- French: La bouteille
- Directed by: Alain DesRochers
- Written by: Alain DesRochers Benoît Guichard
- Produced by: Christian Larouche François Pouliot
- Starring: Réal Bossé François Papineau Jean Lapointe
- Cinematography: Yves Bélanger
- Edited by: Éric Drouin
- Music by: FM Le Sieur
- Production companies: Cinepix YUL Films
- Distributed by: Lions Gate Films
- Release date: October 13, 2000;
- Running time: 107 min.
- Country: Canada
- Language: French

= The Bottle (2000 film) =

The Bottle (La bouteille) is a Canadian comedy-drama film, directed by Alain DesRochers and released in 2000. The film stars Réal Bossé and François Papineau as Réal and François, two longtime friends who decide to recover a beer bottle, containing a paper on which they wrote down their hopes and dreams for the future, which they buried 15 years earlier in the back yard of Antoine (Jean Lapointe), a grumpy old man.

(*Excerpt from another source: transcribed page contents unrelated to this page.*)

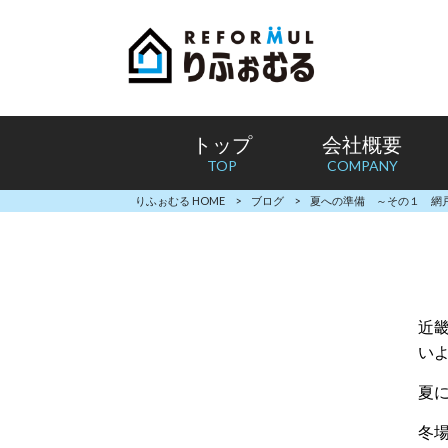
トップ
会社概要
TOP
COMPANY
りふぉむる HOME
>
ブログ
>
夏への準備 ～その１ 網
近
い
夏
冬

The film's cast also includes Hélène Loiselle, Pascale Bussières, Louis Champagne, Sylvie Moreau, Isabelle Brouillette and Jean-Pierre Ferland.

DesRochers received a Genie Award nomination for Best Director at the 21st Genie Awards. At the 3rd Jutra Awards, Papineau was nominated for Best Actor, Loiselle was nominated for Best Actress, and Moreau was nominated for Best Supporting Actress.